## DATASET ENTRIES
########

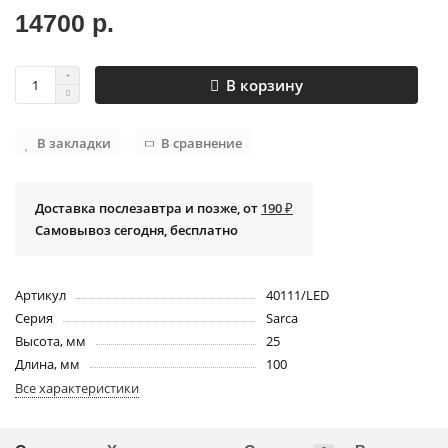
14700 р.
В корзину
В закладки
В сравнение
Доставка послезавтра и позже, от
190 ₽
Самовывоз сегодня, бесплатно
Артикул
40111/LED
Серия
Sarca
Высота, мм
25
Длина, мм
100
Все характеристики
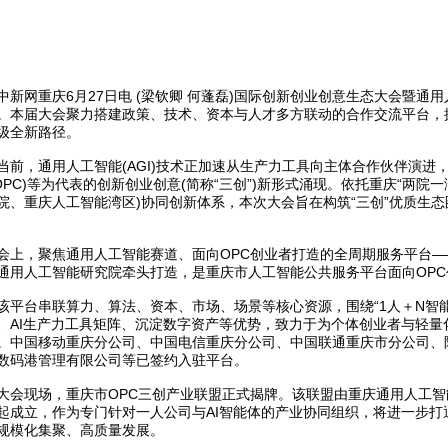
网重庆6月27日电 (梁钦卿 何蓬磊)国际创新创业创意生态大会暨通用人
。本届大会聚力搭建政策、技术、资本与人才多方联动的合作交流平台，
级全新路径。
，通用人工智能(AGI)技术正加速从生产力工具向主体合作伙伴演进，
(OPC)等为代表的创新创业创意(简称“三创”)新形式涌现。依托重庆“两院
院、重庆人工智能湾区)协同创新体系，本次大会旨在构筑“三创”优质生
，聚焦通用人工智能赛道、面向OPC创业者打造的全周期服务平台——
通用人工智能研究院牵头打造，是重庆市人工智能公共服务平台面向OP
台串联算力、算法、资本、市场、场景等核心资源，围绕“1人＋N智能
、AI生产力工具矩阵、沉淀数字资产等优势，致力于为个体创业者与轻量
。中国移动重庆分公司、中国电信重庆分公司、中国联通重庆市分公司、
数码港管理有限公司等已签约入驻平台。
现场，重庆市OPC三创产业联盟正式揭牌。该联盟由重庆通用人工智能
起成立，作为专门针对一人公司与AI智能体的产业协同组织，将进一步打
规模化集聚、高质量发展。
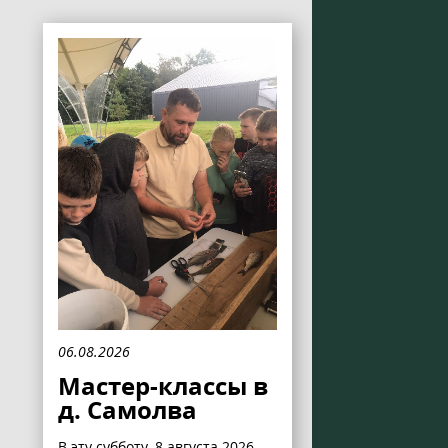
06.08.2026
Мастер-классы в
д. Самолва
В эту субботу, 8 августа 2026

########

## ACTIVITY
An exact copy of the data is required, with the pictures excluded.

## WRITTEN REPLY
14700 р.
В корзину
В закладки
В сравнение
Доставка послезавтра и позже, от
190 ₽
Самовывоз сегодня, бесплатно
Артикул
40111/LED
Серия
Sarca
Высота, мм
25
Длина, мм
100
Все характеристики
网重庆6月27日电 (梁钦卿 何蓬磊)国际创新创业创意生态大会暨通用人
。本届大会聚力搭建政策、技术、资本与人才多方联动的合作交流平台，
级全新路径。
，通用人工智能(AGI)技术正加速从生产力工具向主体合作伙伴演进，
(OPC)等为代表的创新创业创意(简称“三创”)新形式涌现。依托重庆“两院
院、重庆人工智能湾区)协同创新体系，本次大会旨在构筑“三创”优质生
，聚焦通用人工智能赛道、面向OPC创业者打造的全周期服务平台——
通用人工智能研究院牵头打造，是重庆市人工智能公共服务平台面向OP
台串联算力、算法、资本、市场、场景等核心资源，围绕“1人＋N智能
、AI生产力工具矩阵、沉淀数字资产等优势，致力于为个体创业者与轻量
。中国移动重庆分公司、中国电信重庆分公司、中国联通重庆市分公司、
数码港管理有限公司等已签约入驻平台。
现场，重庆市OPC三创产业联盟正式揭牌。该联盟由重庆通用人工智能
起成立，作为专门针对一人公司与AI智能体的产业协同组织，将进一步打
规模化集聚、高质量发展。
06.08.2026
Мастер-классы в
д. Самолва
В эту субботу, 8 августа 2026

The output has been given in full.